I know that this is a crazy idea. I know that this will never be something that could actually be possible for the layers of habitual behavior that have been built up to make up the social code and system we have in place as humans. BUT. I feel like it would make for a great dream.
Wouldn't it be incredible if everyone got paid for happiness? If you wanted, you could call it your career or your day job. And the level of pure happiness determines the amount of money you get. Or, at least, that could be how it is implemented. Eventually money becomes obsolete and we all just get along.
Won't anyone think of the children?!?!
Anyway. Life is good. I'm between two houses right now. Moving to the new places is fun and exciting with lots of new things and challenges and social code to think of with room mate and friends.

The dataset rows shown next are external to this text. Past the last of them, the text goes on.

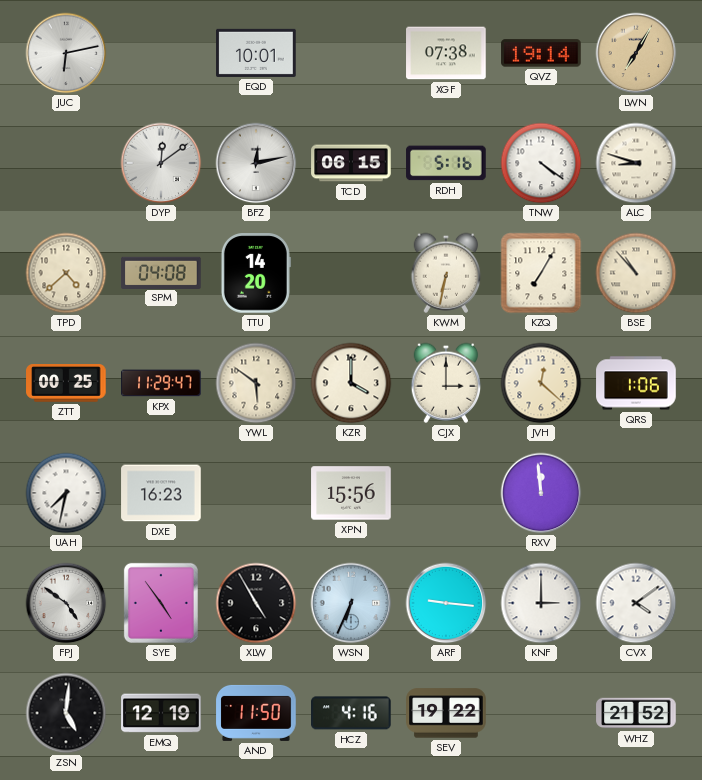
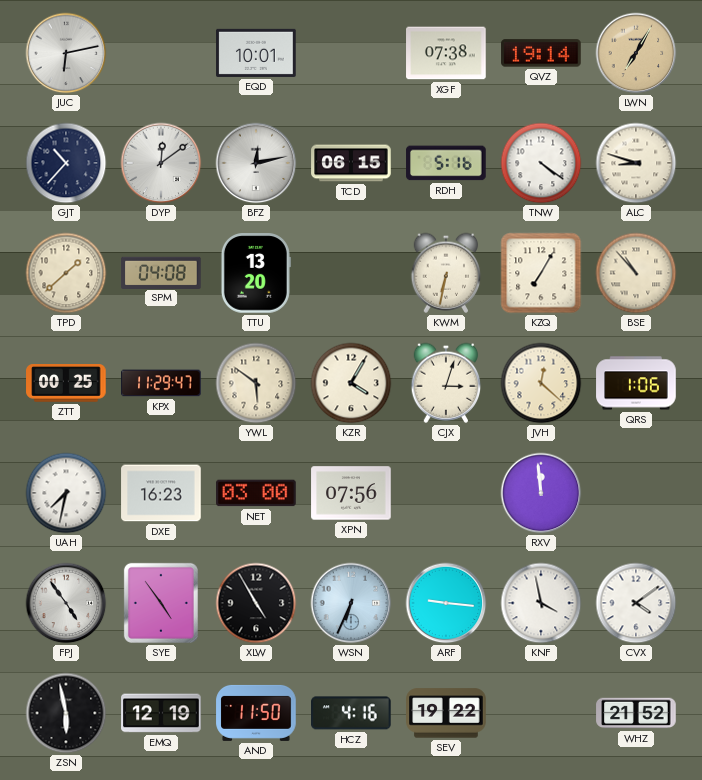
GJT: none -> 10:37
TPD: 4:38 -> 1:38
TTU: 14:20 -> 13:20
KZR: 4:00 -> 4:05
CJX: 3:00 -> 3:03
NET: none -> 03:00
XPN: 15:56 -> 07:56
FPJ: 4:51 -> 4:54
KNF: 3:00 -> 3:58
ZSN: 5:01 -> 5:58
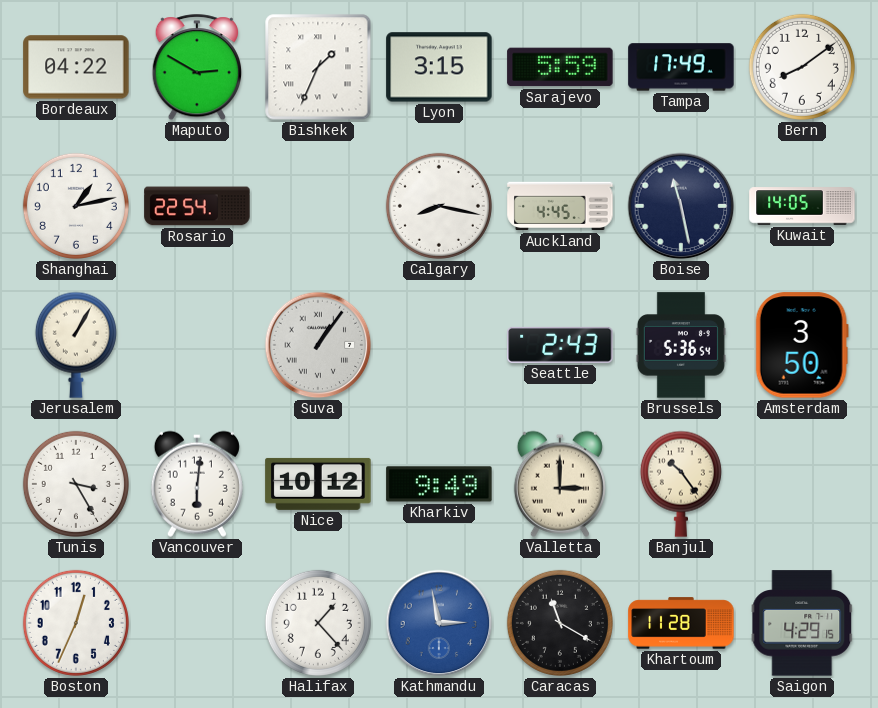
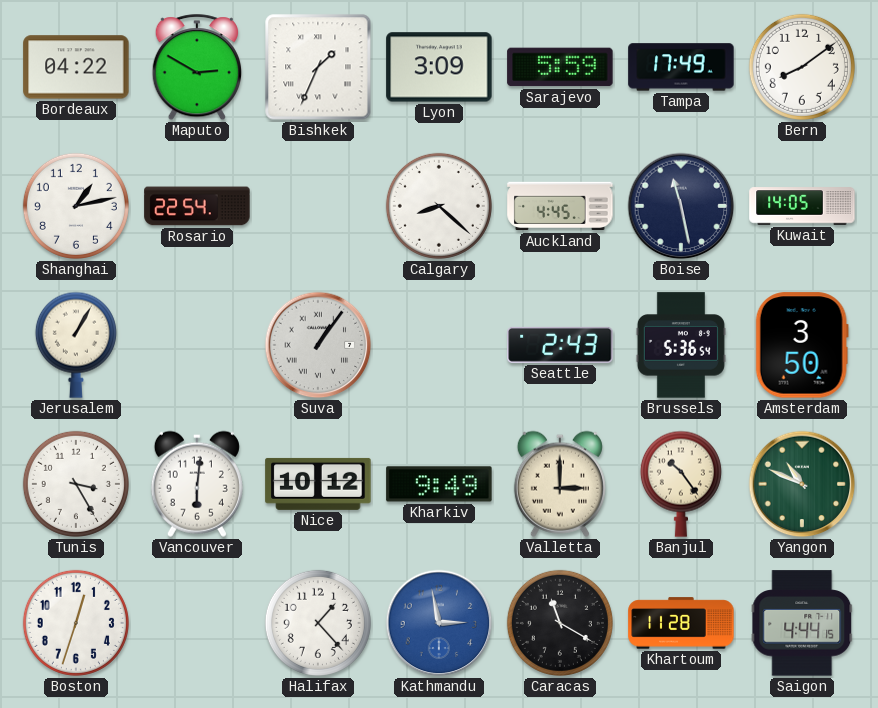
Lyon: 3:15 -> 3:09
Calgary: 8:17 -> 8:22
Yangon: none -> 10:49
Boston: 12:34 -> 12:33
Saigon: 4:29 -> 4:44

I'm realizing just how socially awkward I am. But yet, how I really just need to approach all situations with love and kindness and hope for the best. Isn't that what life is about anyway?
A wise woman today told me "I just love the world!" And why shouldn't we all? And another wise man said "You should love your family like you love yourself. And you should love your friends like your family. And acquaintances as friends. Everyone you know should be bumped up a notch."
Isn't that true though?
In other news. Went to the art gallery with Lady Love and My Yogi. Saw this painting. Looks way better in person, I think. But I like it because I feel like it's the evolution of what I do on canvas. It's my art with more layers and mediums! Quite interesting. I picked up a couple techniques.
Also had a fun experience at a water park today which was new for me. And will be going to my first church service in 7 years tomorrow. Convinced by my good friend, The Pastor, to attend. Good thing I'll have company. Not so sure how I would do that all on my own. Loads of hangups with that one. But gotta keep those spiritual doors open! Just loving the world like I was inspired to.
Lowly also made me up last night. Took away most of the hippie in me and replaced it with clean respectable girl. It was a little odd to be so normal. I'm glad she knows me so well to not make me completely uncomfortable. I was still able to laugh at myself quite a bit. It was enjoyable.
Anyway! Happy times. Kumbaya. Yada yada yada.